Como o vidro, por exemplo. O aprimoramento do seu processo de produção, em
torno do século XIII, permitiu a invenção das lentes e dos óculos. As lentes
permitiram os telescópios e os microscópios. Esses últimos permitiram as
vacinas, os antibióticos, o desenvolvimento da medicina, a diminuição da
mortalidade infantil. E do vidro por fim surgiu a fibra de vidro e a fibra óptica,
que permitiu a internet e a comunicação global. E com isso, o telefone celular.
A partir dai, nos transformamos de Homo
sapiens (e não de Mulher sapiens,
que isso!) em Homo connectus. Mudaram-se
as profissões e os hábitos.
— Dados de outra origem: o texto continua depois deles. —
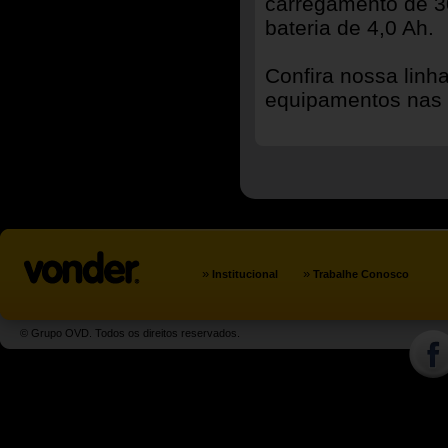
carregamento de 30
bateria de 4,0 Ah.
Confira nossa linh
equipamentos nas p
»
»
Institucional
Trabalhe Conosco
© Grupo OVD. Todos os direitos reservados.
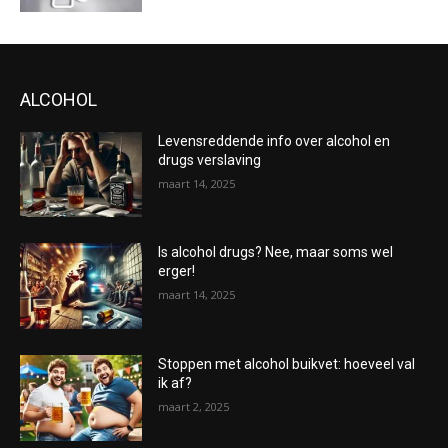
ALCOHOL
Levensreddende info over alcohol en
drugs verslaving
maart 14, 2025
Is alcohol drugs? Nee, maar soms wel
erger!
maart 14, 2025
Stoppen met alcohol buikvet: hoeveel val
ik af?
maart 2, 2025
Como a nova profissão dos vigilantes de teatro que
bombardeiam os transgressores que ligam seus celulares na hora do espetáculo.
Semelhantes a atiradores de elite, apontam o feixe luminoso da canetinha de
raio laser no aparelho (não miram na cara) e as pessoas, envergonhadas,
desligam na hora.
E agora, o
importante é "bombar" no
facebook, curtir fotos e postagens, instalar aplicativos de aniversário,
conhecer redes sociais, fazer cadastramento biométrico, digitar caracteres
esquisitos para se logar em sistemas, atualizar softwares, aprender a usar mais
um controle remoto, etc. E as senhas, meu Deus! Vivo perdida nelas. Algumas são
o nome dos netos mais a data de aniversário, outras a placa do carro mais o
número da casa, algumas o nome da cadelinha mais os três primeiros números do
telefone. Dai misturo tudo, não sei se é cachorro mais aniversário ou cachorro
mais placa. O melhor é escrever todas as senhas e guardar. Mas, onde guardar?
Como lembrar onde estão guardadas? O melhor mesmo, mais seguro, é esquecer
todas e ficar protegido inclusive contra nós mesmos. Mas sem senha a gente nem
existe. Ai, que saudades de subir em um pé de jabuticabas, apanhar algumas bem
grandes e docinhas, colocar num cesto e vender na rua. Simples assim.